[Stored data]
------------------------------------------------------------

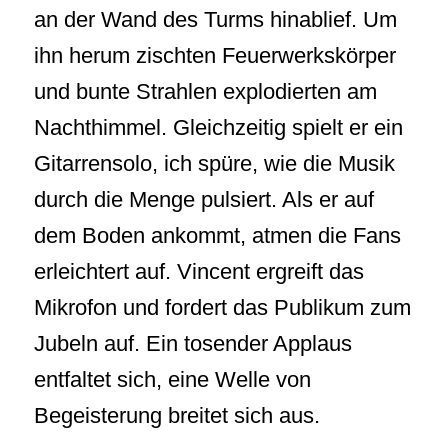
an der Wand des Turms hinablief. Um
ihn herum zischten Feuerwerkskörper
und bunte Strahlen explodierten am
Nachthimmel. Gleichzeitig spielt er ein
Gitarrensolo, ich spüre, wie die Musik
durch die Menge pulsiert. Als er auf
dem Boden ankommt, atmen die Fans
erleichtert auf. Vincent ergreift das
Mikrofon und fordert das Publikum zum
Jubeln auf. Ein tosender Applaus
entfaltet sich, eine Welle von
Begeisterung breitet sich aus.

------------------------------------------------------------

§ **Exercise details**: Copy every line from the records above that contains the word "sich".

§ **Your solution**:
entfaltet sich, eine Welle von
Begeisterung breitet sich aus.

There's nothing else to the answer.